We discussed earlier the question of the number of job changes and we know that, as I said, the median number of job changes is around 11—25 to 26 per cent will have between 11 and 15 job changes and others will have even more than that. That means, depending on the rules of individual schemes and how long people are required to work before they can join a scheme—it could be two years or up to two years, or your contributions could be returned to you and you might decide to hold them in a pot—that it is likely that low-paid employees and some not necessarily low-paid employees, but people who have moved a lot in their first five, 10 or 15 years of earning, will build up some pension entitlement in five of those jobs. At, say, £11,000—half women’s average earnings—with a fairly conventional DC scheme, which I know applies in a lot of the charitable or voluntary world, a five plus five would mean that such a woman would have something between £1,000 and £1,200 a year in her pot for each year in her job. That could mean that she had five or six pots of anywhere between £1,000 and £3,000, depending on the rules of the scheme.
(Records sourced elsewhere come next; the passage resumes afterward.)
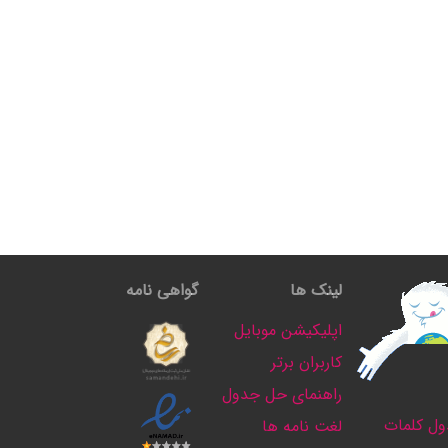
لینک ها
گواهی نامه
اپلیکیشن موبایل
کاربران برتر
راهنمای حل جدول
ل کلمات
لغت نامه ها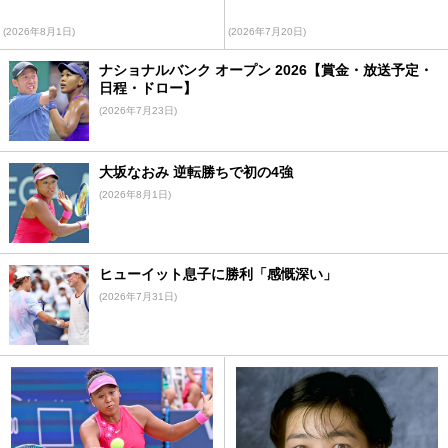
(2026年8月1日)
(2026年7月20日)
ナショナルバンク オープン 2026【賞金・放送予定・
日程・ドロー】
(2026年7月23日)
大坂なおみ 逆転勝ちで初の4強
(2026年8月1日)
ヒューイット息子に勝利「感慨深い」
(2026年7月31日)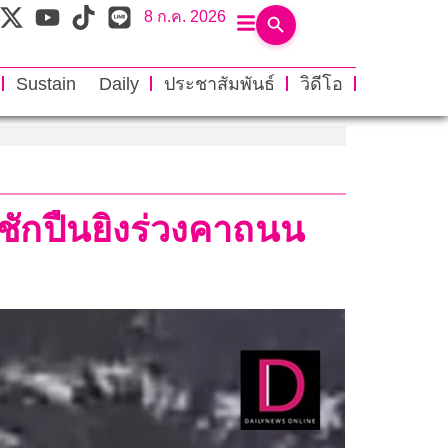
8 ก.ค. 2026
Sustain Daily
ประชาสัมพันธ์
วิดีโอ
 ชักปืนยิงร่วงคาถนน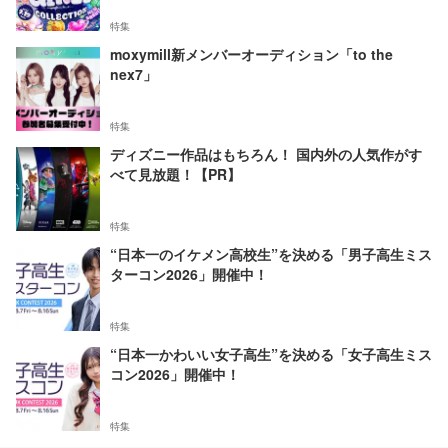
特集
moxymill新メンバーオーディション「to the
nex7」
特集
ディズニー作品はもちろん！ 国内外の人気作がす
べて見放題！【PR】
特集
“日本一のイケメン高校生”を決める「男子高生ミス
ターコン2026」開催中！
特集
“日本一かわいい女子高生”を決める「女子高生ミス
コン2026」開催中！
特集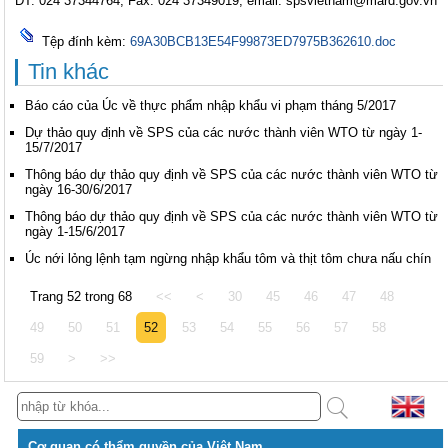
ĐT: 024 37344764, Fax: 024 37349019, email: spsvietnam@mard.gov.vn
Tệp đính kèm:
69A30BCB13E54F99873ED7975B362610.doc
Tin khác
Báo cáo của Úc về thực phẩm nhập khẩu vi phạm tháng 5/2017
Dự thảo quy định về SPS của các nước thành viên WTO từ ngày 1-
15/7/2017
Thông báo dự thảo quy định về SPS của các nước thành viên WTO từ
ngày 16-30/6/2017
Thông báo dự thảo quy định về SPS của các nước thành viên WTO từ
ngày 1-15/6/2017
Úc nới lỏng lệnh tạm ngừng nhập khẩu tôm và thịt tôm chưa nấu chín
Trang 52 trong 68
<<
<
30
45
46
47
48
49
50
51
52
53
54
55
56
57
58
59
>
>>
Cơ quan có thẩm quyền của Việt Nam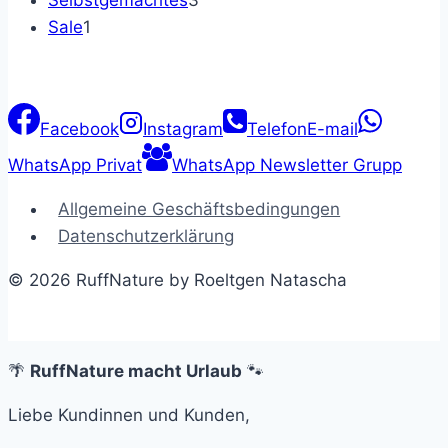
Selbstgemachtes
3
1
Produkte
Sale
1
Produkt
Facebook
Instagram
Telefon
E-mail
WhatsApp Privat
WhatsApp Newsletter Grupp
Allgemeine Geschäftsbedingungen
Datenschutzerklärung
© 2026 RuffNature by Roeltgen Natascha
🌴
RuffNature macht Urlaub
🐾
Liebe Kundinnen und Kunden,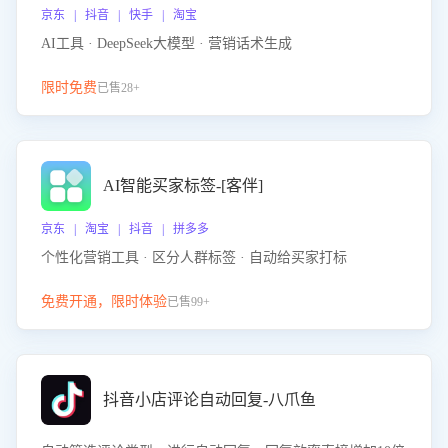
京东 | 抖音 | 快手 | 淘宝
AI工具 · DeepSeek大模型 · 营销话术生成
限时免费
已售28+
AI智能买家标签-[客伴]
京东 | 淘宝 | 抖音 | 拼多多
个性化营销工具 · 区分人群标签 · 自动给买家打标
免费开通，限时体验
已售99+
抖音小店评论自动回复-八爪鱼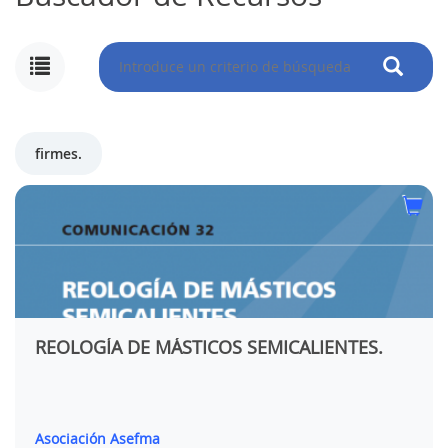
firmes.
REOLOGÍA DE MÁSTICOS SEMICALIENTES.
Asociación Asefma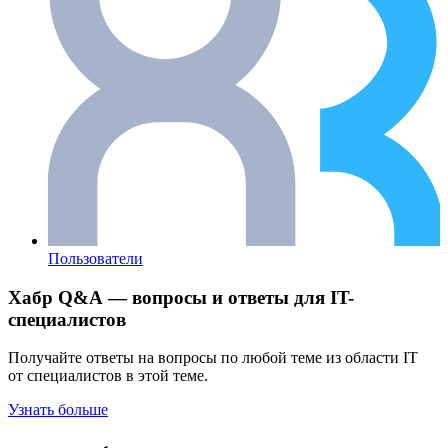
Пользователи
Хабр Q&A — вопросы и ответы для IT-
специалистов
Получайте ответы на вопросы по любой теме из области IT
от специалистов в этой теме.
Узнать больше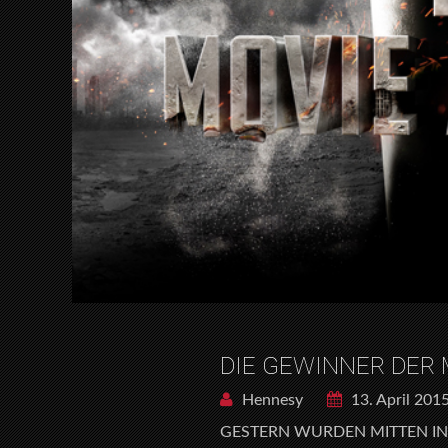
DIE GEWINNER DER 
Hennesy
13. April 201
GESTERN WURDEN MITTEN IN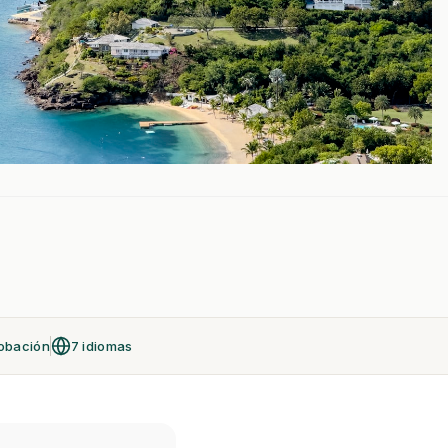
obación
7 idiomas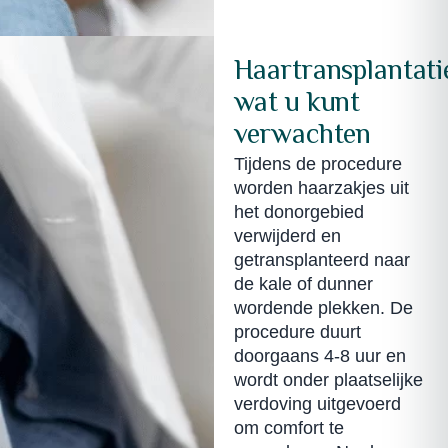
Haartransplantati
wat u kunt
verwachten
Tijdens de procedure
worden haarzakjes uit
het donorgebied
verwijderd en
getransplanteerd naar
de kale of dunner
wordende plekken. De
procedure duurt
doorgaans 4-8 uur en
wordt onder plaatselijke
verdoving uitgevoerd
om comfort te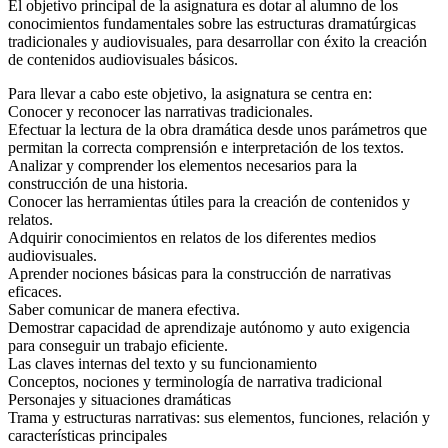
El objetivo principal de la asignatura es dotar al alumno de los
conocimientos fundamentales sobre las estructuras dramatúrgicas
tradicionales y audiovisuales, para desarrollar con éxito la creación
de contenidos audiovisuales básicos.
Para llevar a cabo este objetivo, la asignatura se centra en:
Conocer y reconocer las narrativas tradicionales.
Efectuar la lectura de la obra dramática desde unos parámetros que
permitan la correcta comprensión e interpretación de los textos.
Analizar y comprender los elementos necesarios para la
construcción de una historia.
Conocer las herramientas útiles para la creación de contenidos y
relatos.
Adquirir conocimientos en relatos de los diferentes medios
audiovisuales.
Aprender nociones básicas para la construcción de narrativas
eficaces.
Saber comunicar de manera efectiva.
Demostrar capacidad de aprendizaje autónomo y auto exigencia
para conseguir un trabajo eficiente.
Las claves internas del texto y su funcionamiento
Conceptos, nociones y terminología de narrativa tradicional
Personajes y situaciones dramáticas
Trama y estructuras narrativas: sus elementos, funciones, relación y
características principales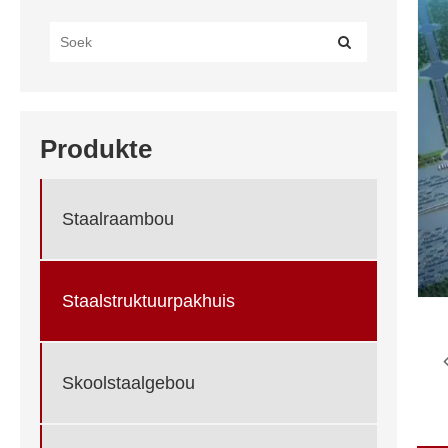
Produkte
Staalraambou
Staalstruktuurpakhuis
Skoolstaalgebou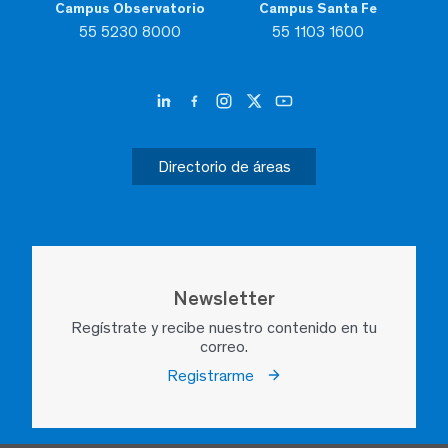
Campus Observatorio
Campus Santa Fe
55 5230 8000
55 1103 1600
Directorio de áreas
Newsletter
Regístrate y recibe nuestro contenido en tu
correo.
Registrarme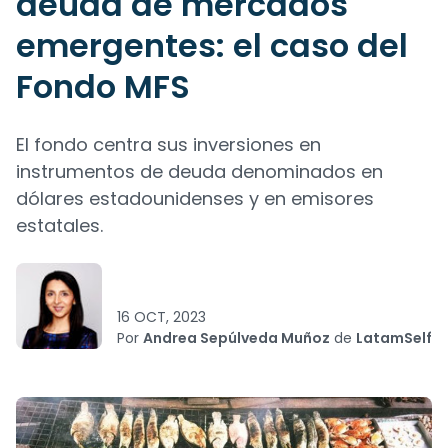
deuda de mercados
emergentes: el caso del
Fondo MFS
El fondo centra sus inversiones en
instrumentos de deuda denominados en
dólares estadounidenses y en emisores
estatales.
16 OCT, 2023
Por
Andrea Sepúlveda Muñoz
de
LatamSelf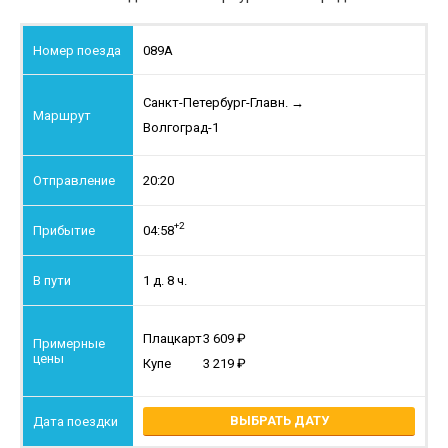
089А
Санкт-Петербург-Главн.
→
Волгоград-1
20:20
+2
04:58
1 д. 8 ч.
Плацкарт
3 609
Купе
3 219
ВЫБРАТЬ ДАТУ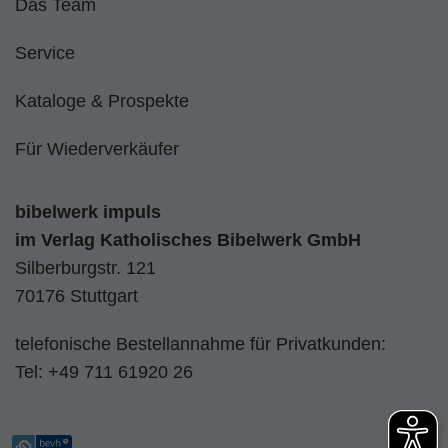
Das Team
Service
Kataloge & Prospekte
Für Wiederverkäufer
bibelwerk impuls
im
Verlag Katholisches Bibelwerk GmbH
Silberburgstr. 121
70176 Stuttgart
telefonische Bestellannahme für Privatkunden:
Tel:
+49 711 61920 26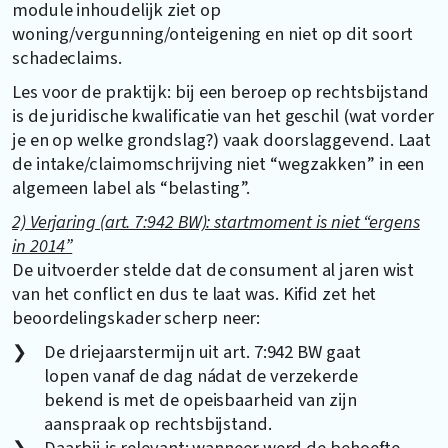
module inhoudelijk ziet op
woning/vergunning/onteigening en niet op dit soort
schadeclaims.
Les voor de praktijk: bij een beroep op rechtsbijstand
is de juridische kwalificatie van het geschil (wat vorder
je en op welke grondslag?) vaak doorslaggevend. Laat
de intake/claimomschrijving niet “wegzakken” in een
algemeen label als “belasting”.
2) Verjaring (art. 7:942 BW): startmoment is niet “ergens
in 2014”
De uitvoerder stelde dat de consument al jaren wist
van het conflict en dus te laat was. Kifid zet het
beoordelingskader scherp neer:
De driejaarstermijn uit art. 7:942 BW gaat
lopen vanaf de dag nádat de verzekerde
bekend is met de opeisbaarheid van zijn
aanspraak op rechtsbijstand.
Daarbij is relevant: wanneer werd de behoefte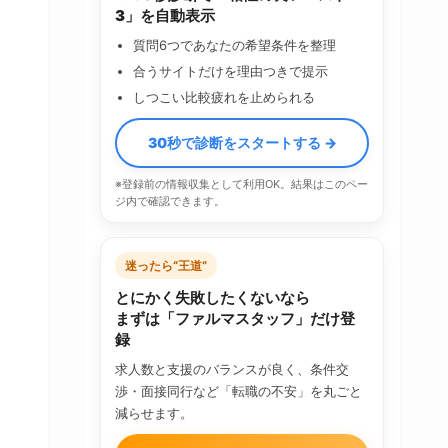
3」を自動表示
質問6つであなたの希望条件を整理
合うサイトだけを理由つきで提示
しつこい比較疲れを止められる
30秒で診断をスタートする →
※登録前の情報収集として利用OK。結果はこのペー
ジ内で確認できます。
迷ったら“王道”
とにかく失敗したくないなら
まずは「ファルマスタッフ」だけ登
録
求人数と支援のバランスが良く、条件交
渉・面接同行など「転職の不安」を丸ごと
減らせます。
The question then is what happens to those pots.

I am cross with myself because I missed a trick and I should have put it down as an amendment, because one way to approach this, obviously, is to follow in a slightly larger form the thrust of the argument of the noble Lord, Lord Boswell, which is to raise the trivial commutation limit, which at the moment is £18,000— 1 per cent of the lifetime savings allowance. A trivial commutation limit of, say, £25,000 or £30,000 would pick up quite a lot of these very small pots without having to hassle about whether they were at or above a certain level. Of course, some providers—some banks and so on—will allow you to bring together five or six small pots and consolidate them, because they are then worth handling.

In addition, the Government propose in due course to remove annuitisation at the age of 75. However, the Treasury—bless it—has insisted on a quite absurd de minimis figure of £20,000 income. That is quite unnecessary; it merely needs to be about £8,000. Of course, if the new state pension comes into play at £140, you will not need any de minimis for failing to annuitise, because it will float you off all public funds, apart from housing benefit. Therefore, with, I hope, the new state pension of £140, not only would NEST be safe but so would all other small savings schemes. You would not then need things such as trivial commutation rules because the choice would be left entirely to the individual. We would be kicking out a lot of silly mess and tangles that have been imposed by the Treasury, which is more concerned to avoid £1 being lost through manipulation of the tax system than it is to encourage £10 being gathered into the savings system. I consider that to be really rather sad. I am sorry that I missed that point, but we will come back to the trivial commutation issue later if it seems worth doing so.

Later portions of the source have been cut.